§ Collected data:
═══

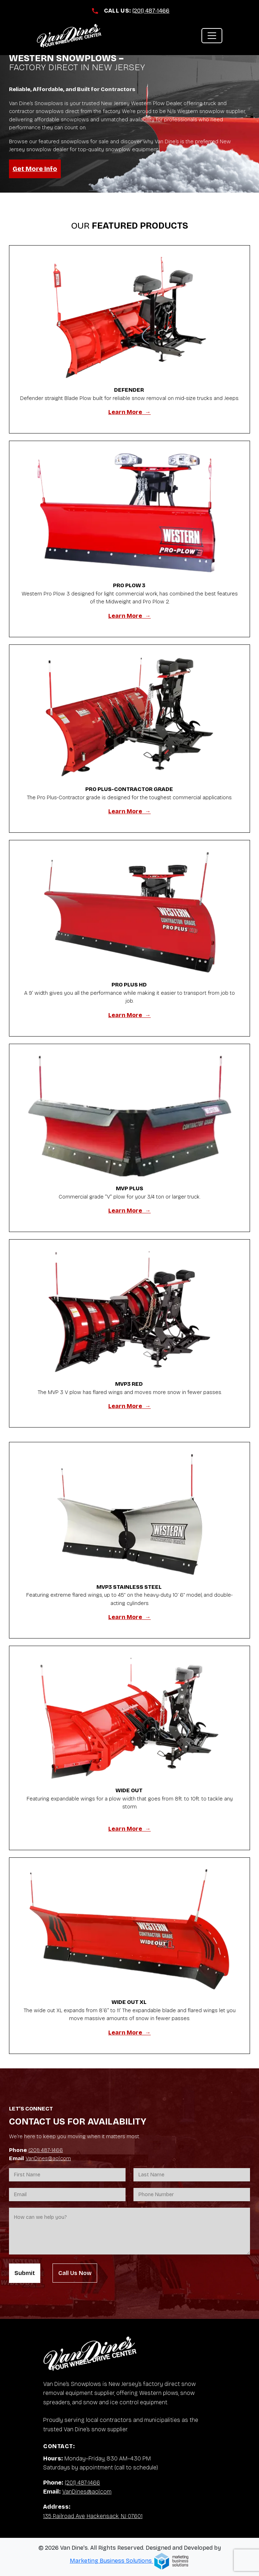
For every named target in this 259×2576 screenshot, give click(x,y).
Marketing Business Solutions (129, 2560)
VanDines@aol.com (48, 2158)
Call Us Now (74, 2273)
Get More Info (35, 169)
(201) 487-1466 (150, 10)
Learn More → (129, 412)
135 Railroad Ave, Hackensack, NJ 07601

═══

§ YOUR INSTRUCTIONS:
In the entries, find the line containing "Get More Info (35, 169)" and output it and all remaining lines exactly.

§ REPLY TO THE EXERCISE:
Get More Info (35, 169)
(201) 487-1466 (150, 10)
Learn More → (129, 412)
135 Railroad Ave, Hackensack, NJ 07601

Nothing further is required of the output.